Linda Bimbi, fuoco inestinguibile

La Sala della Protomoteca in Campidoglio a Roma stracolma di gente con la presenza di alcuni Premi Nobel per la Pace tra cui l’argentino Adolfo Perez d’Esquivel a parlare di diritti umani nel mondo, di come possano essere maggiormente rispettati nella vita delle persone. E una donna che si dà da fare perché tutto riesca al meglio, la partecipazione e gli interventi e l’eco che ne possa uscire per la stampa e i mass media internazionali. Era fatta così Linda Bimbi, per tanti anni infaticabile “motore” e anima della Lega per i diritti e la liberazione dei popoli e del Tribunale Russell.

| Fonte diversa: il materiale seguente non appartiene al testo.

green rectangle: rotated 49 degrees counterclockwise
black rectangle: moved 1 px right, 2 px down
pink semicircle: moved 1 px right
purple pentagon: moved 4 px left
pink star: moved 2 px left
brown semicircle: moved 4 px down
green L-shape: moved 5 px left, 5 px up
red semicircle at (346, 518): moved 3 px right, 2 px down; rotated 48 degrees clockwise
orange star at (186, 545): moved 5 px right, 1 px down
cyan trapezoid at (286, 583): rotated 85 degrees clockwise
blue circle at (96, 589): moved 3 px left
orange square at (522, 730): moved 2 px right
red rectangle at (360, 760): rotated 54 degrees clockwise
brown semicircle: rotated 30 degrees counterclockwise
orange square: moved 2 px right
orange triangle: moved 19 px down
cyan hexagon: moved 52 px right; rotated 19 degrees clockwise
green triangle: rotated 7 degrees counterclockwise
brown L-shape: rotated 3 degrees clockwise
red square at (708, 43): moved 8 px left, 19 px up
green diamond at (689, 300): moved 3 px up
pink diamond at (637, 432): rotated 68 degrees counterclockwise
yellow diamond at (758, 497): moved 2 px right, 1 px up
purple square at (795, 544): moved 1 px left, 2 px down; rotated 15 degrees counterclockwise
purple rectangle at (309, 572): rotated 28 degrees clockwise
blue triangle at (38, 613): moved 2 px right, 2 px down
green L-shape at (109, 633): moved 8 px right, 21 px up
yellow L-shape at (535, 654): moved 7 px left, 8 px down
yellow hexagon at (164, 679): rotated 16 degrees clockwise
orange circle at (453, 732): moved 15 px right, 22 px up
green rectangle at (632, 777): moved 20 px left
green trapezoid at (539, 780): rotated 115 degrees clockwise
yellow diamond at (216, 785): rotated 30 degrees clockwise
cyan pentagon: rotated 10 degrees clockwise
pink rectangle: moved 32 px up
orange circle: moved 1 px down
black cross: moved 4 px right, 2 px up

Aveva cominciato come missionaria in America Latina e quell’esperienza la aveva profondamente segnata tanto da decidere di continuarla e anzi, se possibile, renderla più intensa ed efficiente. Sono questi i pensieri che sorgono leggendo il bel libro Tanti piccoli fuochi inestinguibili (edito da Nova Delphi, pag. 387, 25 euro) che raccoglie tanti degli scritti di Linda Bimbi. Sull’America Latina e i diritti dei popoli, a partire dall’inizio degli anni Settanta dopo la sua fuga dalla repressione della giunta militare al potere in Brasile. La sua amicizia e collaborazione con Lelio Basso, un socialista sui generis, poco incline alle ragioni di partito e apertissimo invece alle ragioni dei diritti universali calpestati ovunque questo avvenisse.

E spiccano nei suoi scritti il midollo e l’autenticità del suo essere, la sua laicità, lei che si considerava cristiana – un senso del cristianesimo che le derivava dalla sua educazione e dalle sue scelte di vita. Una grande gioia di vivere. Che secondo lei era “il frutto di tensione etica, di senso della vita ogni giorno riscoperto; sopravvive anche nei contesti misteriosi del dolore. Basta saperla coltivare”.